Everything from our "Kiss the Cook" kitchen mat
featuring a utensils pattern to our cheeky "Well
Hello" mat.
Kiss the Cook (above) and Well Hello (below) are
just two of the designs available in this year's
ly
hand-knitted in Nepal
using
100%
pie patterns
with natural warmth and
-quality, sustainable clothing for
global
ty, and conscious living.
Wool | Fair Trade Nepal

======

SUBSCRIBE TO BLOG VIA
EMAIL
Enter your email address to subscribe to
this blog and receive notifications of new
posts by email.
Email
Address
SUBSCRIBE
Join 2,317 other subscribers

======

Description of the task:
From the line holding "Everything from our" to the line holding "Wool | Fair Trade Nepal", inclusive, restate each line above exactly as written.

Task result:
Everything from our "Kiss the Cook" kitchen mat
featuring a utensils pattern to our cheeky "Well
Hello" mat.
Kiss the Cook (above) and Well Hello (below) are
just two of the designs available in this year's
ly
hand-knitted in Nepal
using
100%
pie patterns
with natural warmth and
-quality, sustainable clothing for
global
ty, and conscious living.
Wool | Fair Trade Nepal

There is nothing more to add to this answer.